OSIRIS-Rex is the first-ever US mission designed to visit an asteroid and return a sample of its dust back to Earth. OSIRIS-Rex stands for Origins, Spectral Interpretation, Resource Identification, and Security-Regolith Explorer.





OSIRIS-Rex is the third mission in NASA’s New Frontiers program, which previously sent the New Horizons spacecraft zooming by Pluto and the Juno spacecraft into orbit around Jupiter.


Orbiting Bennu
Bennu is an asteroid. Bennu was selected for a the OSIRIS-Rex mission from over 500,000 known asteroids, due to it fitting a number of key criteria.
The criteria included – proximity to the Earth, size, composition etc. 

Proximity to Earth: In order for OSIRIS-Rex to reach its destination in a reasonable timeframe, NASA needed to find an asteroid which had a similar orbit to Earth.
Size: Bennu is around 500m in diameter, so rotates slowly enough to ensure that the regolith stays on its surface. Regolith meant the layer of unconsolidated solid material covering the bedrock of a planet. Smaller asteroid spin faster.
Composition: Bennu is a primitive asteroid, meaning it hasn’t significantly changed since the beginning of the Solar System (over 4 billion years ago). It is also very carbon-rich, meaning it may contain organic molecules, which could have been precursors to life on Earth.
Additionally, Bennu is of interest as it is a Potentially Hazardous Asteroid (PHA). Every 6 years, Bennu’s orbit brings it within 200,000 miles of the Earth, which means it has a high probability of impacting Earth in the late 22nd Century.


The unmanned Spaceship
The $800 million (roughly Rs. 5,600 crores) unmanned spaceship launched two years ago from Cape Canaveral, Florida and arrived December 3 at its destination, some 70 million miles (110 million kilometers) away.

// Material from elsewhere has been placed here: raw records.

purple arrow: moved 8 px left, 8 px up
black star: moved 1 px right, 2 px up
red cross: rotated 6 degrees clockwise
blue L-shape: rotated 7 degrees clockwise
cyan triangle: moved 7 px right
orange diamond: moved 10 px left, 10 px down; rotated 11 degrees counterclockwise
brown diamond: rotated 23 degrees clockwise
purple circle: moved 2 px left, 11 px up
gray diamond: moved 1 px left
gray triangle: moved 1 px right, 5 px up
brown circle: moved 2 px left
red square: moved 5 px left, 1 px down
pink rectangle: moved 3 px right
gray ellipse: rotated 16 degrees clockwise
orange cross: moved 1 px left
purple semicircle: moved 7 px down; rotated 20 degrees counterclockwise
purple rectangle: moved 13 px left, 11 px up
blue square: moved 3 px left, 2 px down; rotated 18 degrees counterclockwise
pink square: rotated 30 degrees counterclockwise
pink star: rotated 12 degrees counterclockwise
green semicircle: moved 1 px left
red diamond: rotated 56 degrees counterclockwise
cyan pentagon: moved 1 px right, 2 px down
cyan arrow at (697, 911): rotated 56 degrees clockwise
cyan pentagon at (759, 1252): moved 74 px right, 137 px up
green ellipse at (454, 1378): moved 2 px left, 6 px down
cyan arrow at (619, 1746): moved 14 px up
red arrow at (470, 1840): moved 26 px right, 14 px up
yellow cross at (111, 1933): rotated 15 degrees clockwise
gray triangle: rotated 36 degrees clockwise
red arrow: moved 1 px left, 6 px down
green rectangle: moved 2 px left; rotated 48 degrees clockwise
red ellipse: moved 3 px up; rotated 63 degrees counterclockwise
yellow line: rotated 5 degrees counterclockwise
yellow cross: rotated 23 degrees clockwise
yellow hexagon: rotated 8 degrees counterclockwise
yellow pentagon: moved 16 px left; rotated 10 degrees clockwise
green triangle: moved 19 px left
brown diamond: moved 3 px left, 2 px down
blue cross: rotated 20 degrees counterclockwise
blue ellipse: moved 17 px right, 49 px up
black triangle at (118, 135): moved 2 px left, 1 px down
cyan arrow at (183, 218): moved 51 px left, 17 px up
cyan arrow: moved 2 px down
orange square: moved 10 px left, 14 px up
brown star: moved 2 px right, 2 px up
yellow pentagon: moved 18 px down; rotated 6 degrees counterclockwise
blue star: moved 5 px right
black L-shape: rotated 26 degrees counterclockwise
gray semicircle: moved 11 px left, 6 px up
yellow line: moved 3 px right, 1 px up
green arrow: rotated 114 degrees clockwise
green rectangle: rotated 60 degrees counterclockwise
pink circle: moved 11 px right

The plan is for OSIRIS-Rex to orbit Bennu through mid-February, using a suite of five scientific instruments to map the asteroid in high resolution to help scientists decide precisely where to sample from.
It was launched in September 2016, and it will reach in 2020. It will use its robotic arm and touch the asteroid in a maneuver Rich Kuhns, OSIRIS-Rex program manager with Lockheed Martin Space Systems in Denver, described as a “gentle high-five.”
Using a circular device much like a car’s air filter, and a reverse vacuum to stir up and collect dust, the device aims to grab about two ounces (60 grams) of material from the asteroid’s surface, and return it to Earth in 2023.